Palestinian Authority President Mahmoud Abbas condemned the moves as "an open Israeli attempt to legalize settlement expansion, land confiscation, and the demolition of Palestinian properties." Eight foreign ministers — Saudi Arabia, Jordan, UAE, Qatar, Indonesia, Pakistan, Egypt, and Turkey — issued a joint statement declaring Israel's measures "illegal" and warning they "undermine the two-state solution."
"Israel has no sovereignty over the occupied Palestinian territory."
The Jeffrey Epstein email disclosures offer contextual resonance. Grim & Scahill note emails showing Epstein "coordinated a meeting with Saudi Crown Prince Mohammed bin Salman just three days before the murder of journalist Jamal Khashoggi." The pattern suggests how elite networks operate across ostensibly separate crises — Gulf capital, Israeli expansion, and American political machinery interlock beneath public diplomacy.
Cuba's Fuel Crisis
Energy pressure becomes geopolitical weapon. Grim & Scahill write, "Cuba alerted international carriers that it will run out of jet fuel within 24 hours," with Jet A1 fuel unavailable at all international airports for weeks. Airlines may be forced to reroute, add foreign refueling stops, or cancel flights.
Officials linked the shortage to "intensified U.S. pressure on energy supplies, including new measures targeting countries that provide oil to the island after Washington cut off Venezuelan exports." Ryan Grim previously documented the severe constraints on Cuba's fuel infrastructure — a slow-motion strangulation rather than sudden rupture.
Critics might argue that Cuba's economic isolation stems from its own governance choices rather than external pressure alone. Yet the targeting of third-country oil suppliers represents a secondary sanction strategy that affects civilian infrastructure regardless of regime characteristics.
Surveillance and Detention
The DHS-Google subpoena reveals administrative surveillance architecture. Grim & Scahill report that the Department of Homeland Security "issued an administrative subpoena to Google seeking extensive personal data on a 67-year-old retiree who had emailed a DHS attorney urging mercy for an Afghan asylum seeker."

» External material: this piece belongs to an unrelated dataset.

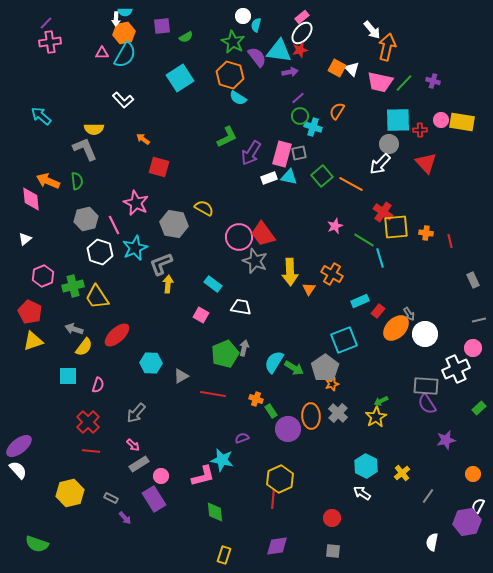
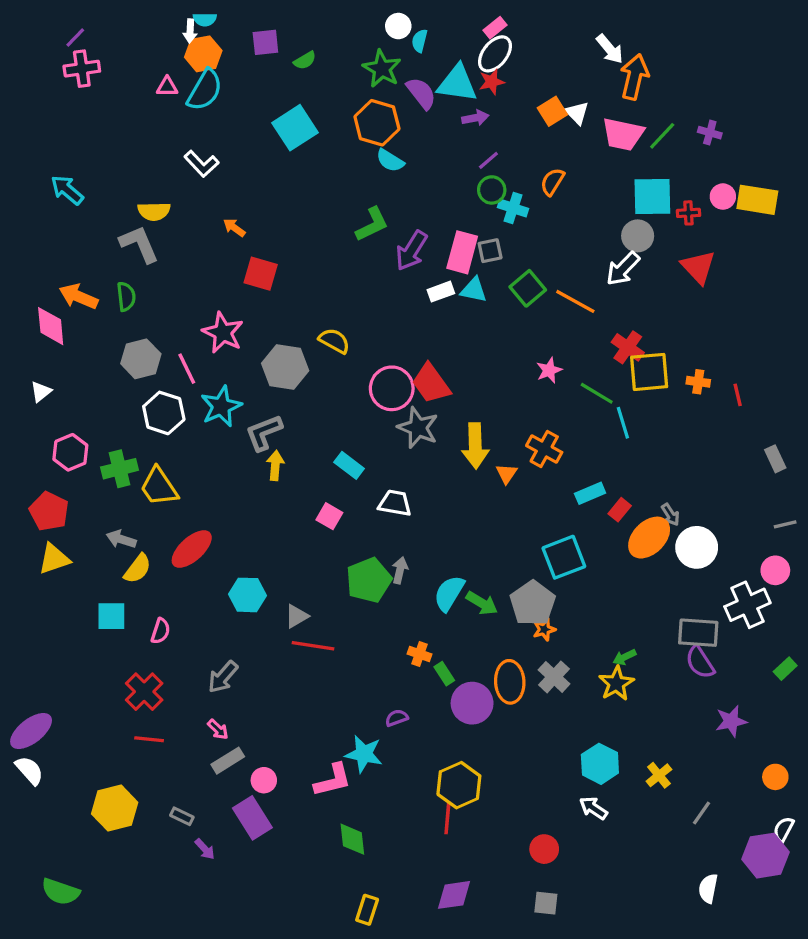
orange square: (337, 68) -> (552, 111), turned 30
red line: (213, 394) -> (313, 646), moved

The subpoena "required no judge's approval or probable cause and triggered a home visit by DHS agents." ACLU lawyers warn the process is "ripe for abuse and could easily be used to intimidate government critics."

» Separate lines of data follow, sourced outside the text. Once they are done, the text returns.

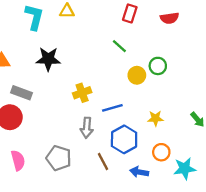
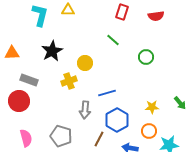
black star: (48, 59) -> (52, 51), turned -30
yellow circle: (137, 75) -> (85, 63), moved
yellow cross: (82, 93) -> (69, 81), moved
yellow star: (155, 118) -> (152, 107), moved
brown line: (103, 162) -> (99, 139), turned 56

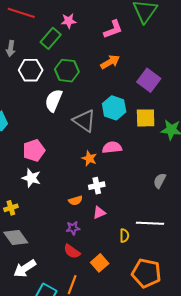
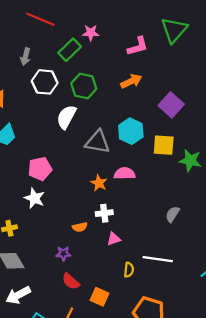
gray triangle: (84, 121) -> (98, 142), turned -30
pink triangle: (99, 213) -> (114, 239), moved
purple star: (73, 228) -> (63, 254), moved
orange square: (100, 263) -> (99, 297), turned -30

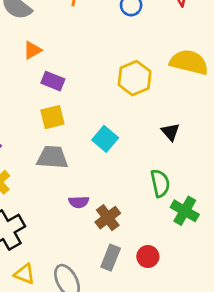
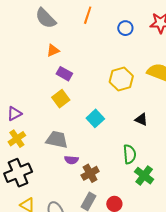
yellow square: (52, 117) -> (61, 99), turned -30
black triangle: (171, 132) -> (141, 119), turned -32
gray trapezoid: (52, 157) -> (57, 140), moved

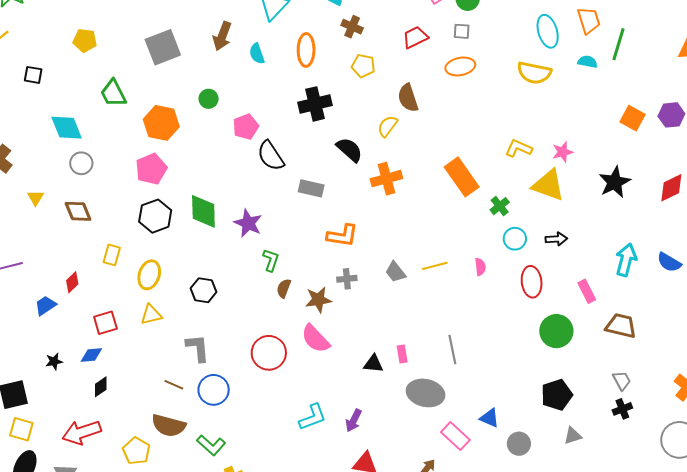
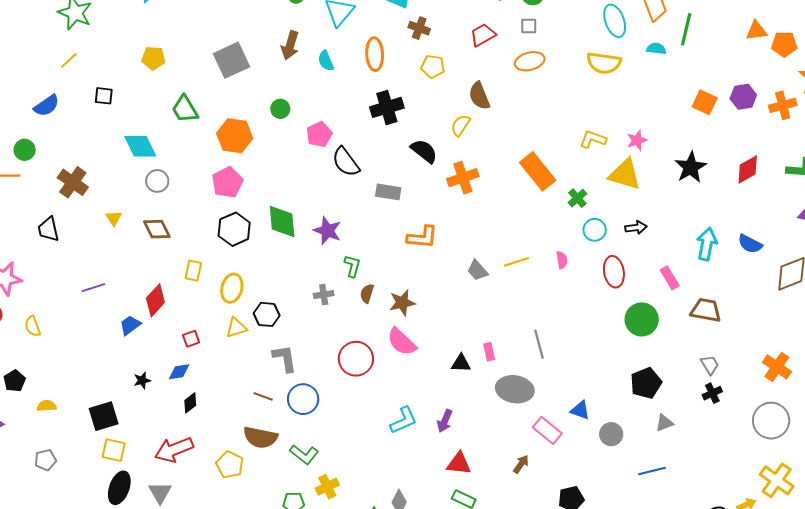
gray cross: (347, 279) -> (324, 295), moved
red diamond: (72, 282) -> (155, 300), size x1.5
black hexagon: (204, 290) -> (267, 314), moved
red square: (105, 323) -> (191, 339), size x0.7

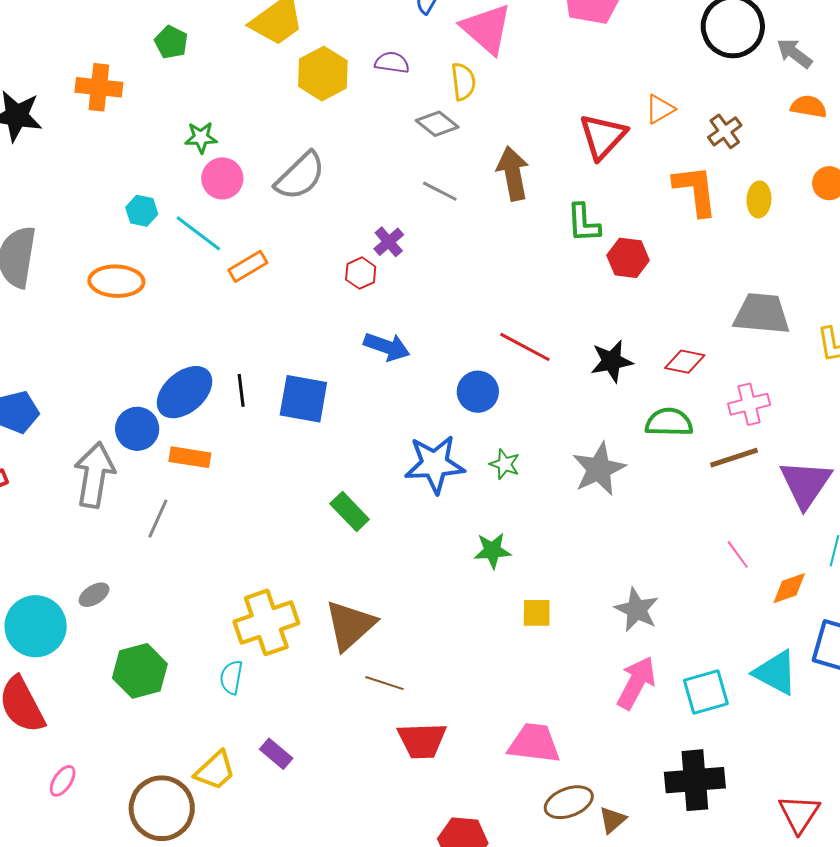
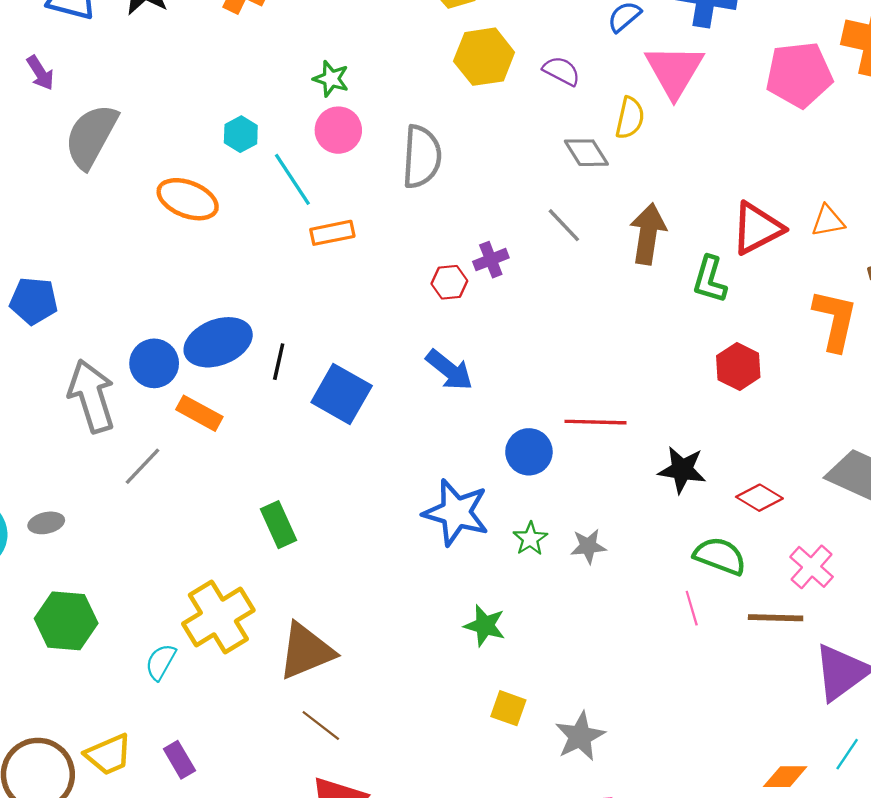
gray semicircle: (300, 176) -> (422, 157), turned -62
green L-shape: (583, 223) -> (710, 280), moved
red line: (525, 347) -> (596, 422), turned -46
pink cross: (749, 404) -> (812, 567), turned 36
gray star: (599, 469) -> (588, 546), moved, size x0.6
gray arrow: (94, 475) -> (92, 396), turned -46
green rectangle: (350, 512) -> (278, 525), moved
pink line: (738, 554) -> (692, 608), moved
gray star: (637, 610) -> (580, 736), moved
yellow cross: (266, 622) -> (218, 617), turned -32

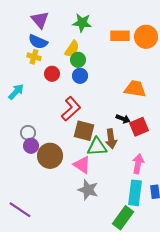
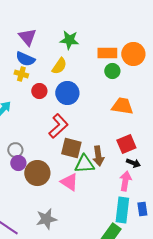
green circle: (78, 60) -> (112, 71), moved
blue circle: (80, 76) -> (67, 93), size x1.5
black arrow: (123, 119) -> (133, 163), moved
gray star: (88, 190) -> (46, 219), moved, turned -30

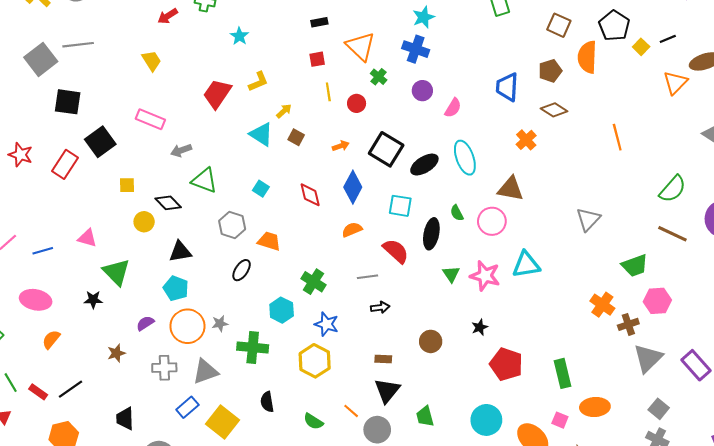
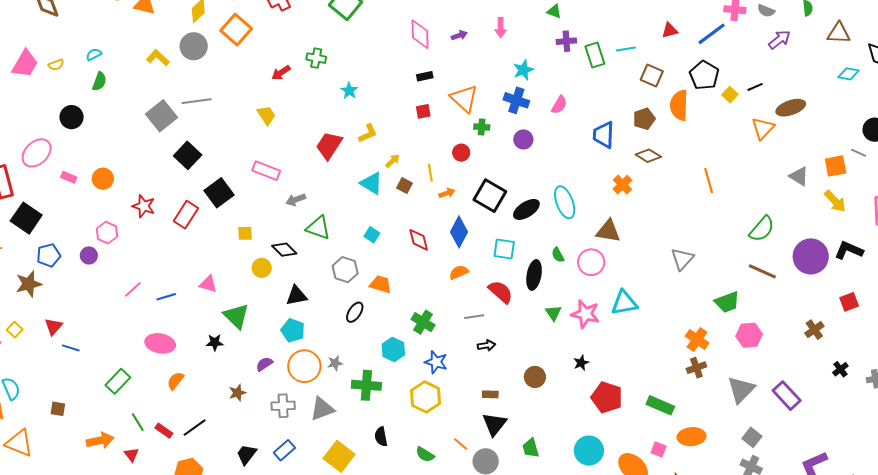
green cross: (379, 77) -> (482, 127), turned -35
yellow line: (328, 92) -> (430, 173), moved
black square: (68, 102) -> (188, 155), turned 36
pink semicircle: (453, 108) -> (559, 105), moved
brown cross: (628, 324) -> (696, 368), moved
green rectangle: (562, 373) -> (660, 405), turned -52
blue rectangle: (187, 407) -> (284, 450), moved
black trapezoid: (125, 418) -> (247, 454), turned 40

On detention conditions, the authors note Alberto Castañeda Mondragón "said he was beaten by U.S. Immigration and Customs Enforcement agents during his January 8 arrest in St. Paul, Minnesota." Medical professionals confirmed his account, saying injuries are "inconsistent with the agency's claim that he ran into a wall." A federal judge ruled the detention unlawful.
The Bottom Line
This dispatch documents accelerating consolidation — Israeli annexation measures formalizing occupation, Cuban fuel shortages weaponizing energy dependence, surveillance subpoenas normalizing administrative intrusion. Grim & Scahill's reporting captures how policy becomes infrastructure: not dramatic ruptures, but cumulative shifts that lock in new realities. The verdict: when bureaucratic measures outpace diplomatic responses, occupation becomes annexation by administrative default.